KPAL operates in Zimbabwe through its subsidiary, Astra Industries Limited, the largest paint and protective coatings manufacturer in the country with 45% market share and exports some of its output to the region.

The commission observed that a distinction can be made between premium paints and medium-to-economy paints.

“The merging parties’ brands, in particular Kansai’s Plascon brand, and AkzoNobel’s Dulux in the southern Africa region and Sadolin in the eastern Africa region are consistently recognised as premium paints in the majority of the member States, the exception being the Indian Ocean islands,” Mwemba said.

“The merger would have resulted in the creation and/or strengthening of market power in the broad market for decorative coatings in the relevant geographic clusters identified, which would have increased the merging parties’ ability to engage in unilateral conduct post-merger without significant competitive constraints from remaining players on the market.”

The commission added that the merged entity would also have benefited from a combination of two of the strongest paint brands on the common market, in addition to a combination of significant balance sheets.

“As a result of the popularity of their brands and perceived quality level, there would be no effective substitutes to which customers and/or retailers could reasonably turn to if the merged entity were to engage in abusive conduct (exploitative or exclusionary),” Mwemba said.

“Pre-merger, there is evidence that the merging parties were each other’s closest substitutes and the parties’ behaviour and strategy on the market would have been constrained by each other. This important competitive pressure would have been lost as a result of the merger.”

AkzoNobel already operates in South Africa, Eswatini, Mauritius and Zambia, meaning that purchasing both KPEAPL and KPAL would have created an uncompetitive market in the coatings and paint space.

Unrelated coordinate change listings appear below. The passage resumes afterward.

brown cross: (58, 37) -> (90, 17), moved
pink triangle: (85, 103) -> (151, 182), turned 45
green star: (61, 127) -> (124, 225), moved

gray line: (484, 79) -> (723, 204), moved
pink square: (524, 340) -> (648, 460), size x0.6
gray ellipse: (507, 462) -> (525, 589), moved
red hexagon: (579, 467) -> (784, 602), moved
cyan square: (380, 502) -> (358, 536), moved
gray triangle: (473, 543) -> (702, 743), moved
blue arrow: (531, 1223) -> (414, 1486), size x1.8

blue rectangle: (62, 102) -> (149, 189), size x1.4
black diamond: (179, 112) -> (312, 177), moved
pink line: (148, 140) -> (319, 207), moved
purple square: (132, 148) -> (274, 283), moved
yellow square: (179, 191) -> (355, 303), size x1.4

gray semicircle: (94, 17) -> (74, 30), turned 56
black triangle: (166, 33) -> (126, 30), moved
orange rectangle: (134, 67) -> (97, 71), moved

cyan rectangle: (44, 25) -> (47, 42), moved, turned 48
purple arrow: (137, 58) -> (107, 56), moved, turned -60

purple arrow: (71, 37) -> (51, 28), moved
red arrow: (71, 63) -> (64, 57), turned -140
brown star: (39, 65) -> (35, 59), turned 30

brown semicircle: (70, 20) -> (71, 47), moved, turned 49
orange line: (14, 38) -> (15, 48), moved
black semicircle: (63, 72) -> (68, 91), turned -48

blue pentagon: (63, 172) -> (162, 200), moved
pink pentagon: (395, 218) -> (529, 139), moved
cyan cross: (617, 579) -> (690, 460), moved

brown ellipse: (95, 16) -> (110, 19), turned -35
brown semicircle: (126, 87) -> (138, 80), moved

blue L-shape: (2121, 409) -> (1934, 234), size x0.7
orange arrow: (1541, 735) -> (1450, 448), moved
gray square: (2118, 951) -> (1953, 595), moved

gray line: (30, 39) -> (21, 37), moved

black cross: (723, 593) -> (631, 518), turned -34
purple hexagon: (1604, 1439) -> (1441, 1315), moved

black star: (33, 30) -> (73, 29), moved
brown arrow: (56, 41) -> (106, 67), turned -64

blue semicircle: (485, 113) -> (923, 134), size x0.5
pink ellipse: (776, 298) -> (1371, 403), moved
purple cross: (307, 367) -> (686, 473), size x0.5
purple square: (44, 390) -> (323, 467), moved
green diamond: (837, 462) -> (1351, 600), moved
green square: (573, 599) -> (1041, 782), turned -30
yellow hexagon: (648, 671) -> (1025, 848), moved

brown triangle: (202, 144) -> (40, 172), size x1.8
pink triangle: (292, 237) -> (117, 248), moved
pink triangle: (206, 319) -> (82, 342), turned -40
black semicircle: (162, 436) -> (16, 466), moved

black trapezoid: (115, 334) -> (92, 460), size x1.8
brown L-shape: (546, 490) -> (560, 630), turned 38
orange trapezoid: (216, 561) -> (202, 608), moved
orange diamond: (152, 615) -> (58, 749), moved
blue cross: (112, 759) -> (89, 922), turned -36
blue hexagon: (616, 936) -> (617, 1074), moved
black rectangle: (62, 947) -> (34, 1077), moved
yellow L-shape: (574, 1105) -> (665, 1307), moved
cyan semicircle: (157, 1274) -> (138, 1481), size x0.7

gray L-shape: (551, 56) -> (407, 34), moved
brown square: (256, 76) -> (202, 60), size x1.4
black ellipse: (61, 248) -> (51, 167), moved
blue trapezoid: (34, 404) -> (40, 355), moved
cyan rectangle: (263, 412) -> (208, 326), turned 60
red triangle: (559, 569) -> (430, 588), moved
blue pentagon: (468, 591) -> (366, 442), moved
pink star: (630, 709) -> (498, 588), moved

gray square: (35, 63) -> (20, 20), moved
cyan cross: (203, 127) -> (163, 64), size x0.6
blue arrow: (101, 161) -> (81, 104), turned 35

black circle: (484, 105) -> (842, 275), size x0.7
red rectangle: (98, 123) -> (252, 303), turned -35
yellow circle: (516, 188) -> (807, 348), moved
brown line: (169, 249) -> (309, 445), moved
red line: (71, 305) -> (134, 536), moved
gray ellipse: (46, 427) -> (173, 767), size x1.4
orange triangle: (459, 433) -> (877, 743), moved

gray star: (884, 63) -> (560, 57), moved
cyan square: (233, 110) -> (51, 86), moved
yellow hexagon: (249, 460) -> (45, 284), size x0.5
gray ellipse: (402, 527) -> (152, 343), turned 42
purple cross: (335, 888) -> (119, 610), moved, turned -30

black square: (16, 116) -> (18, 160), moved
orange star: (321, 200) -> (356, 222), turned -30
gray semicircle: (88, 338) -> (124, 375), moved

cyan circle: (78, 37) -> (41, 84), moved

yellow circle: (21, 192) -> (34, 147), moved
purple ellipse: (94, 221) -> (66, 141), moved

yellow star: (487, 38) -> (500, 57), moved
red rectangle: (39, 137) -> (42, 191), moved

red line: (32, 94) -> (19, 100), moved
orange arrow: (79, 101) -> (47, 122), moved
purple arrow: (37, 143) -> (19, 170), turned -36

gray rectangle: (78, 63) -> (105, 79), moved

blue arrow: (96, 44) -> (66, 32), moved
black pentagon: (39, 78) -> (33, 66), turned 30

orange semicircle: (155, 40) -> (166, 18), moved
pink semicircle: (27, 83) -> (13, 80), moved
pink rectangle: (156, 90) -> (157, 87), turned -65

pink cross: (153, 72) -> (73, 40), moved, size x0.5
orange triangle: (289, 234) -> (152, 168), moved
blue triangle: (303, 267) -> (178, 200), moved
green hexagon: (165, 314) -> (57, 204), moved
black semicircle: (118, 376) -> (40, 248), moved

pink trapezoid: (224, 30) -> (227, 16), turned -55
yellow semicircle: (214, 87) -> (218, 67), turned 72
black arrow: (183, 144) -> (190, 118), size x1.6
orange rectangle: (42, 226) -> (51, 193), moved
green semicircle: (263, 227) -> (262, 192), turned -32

AkzoNobel operates in South Africa through its subsidiaries AkzoNobel South Africa Limited and ICI Dulux.

In Eswatini, it operates Dulux Swaziland Limited and both Coloris Limited and Mauvillac Industries Limited in Mauritius.

In Zambia, the Dutch firm operates Dulux Zambia (2005) Limited.

AkzoNobel had a balance sheet of US$15,77 billion as of the end of its financial year ended December 2022, compared to KPAL’s total assets equivalent of US$2,16 billion as of March.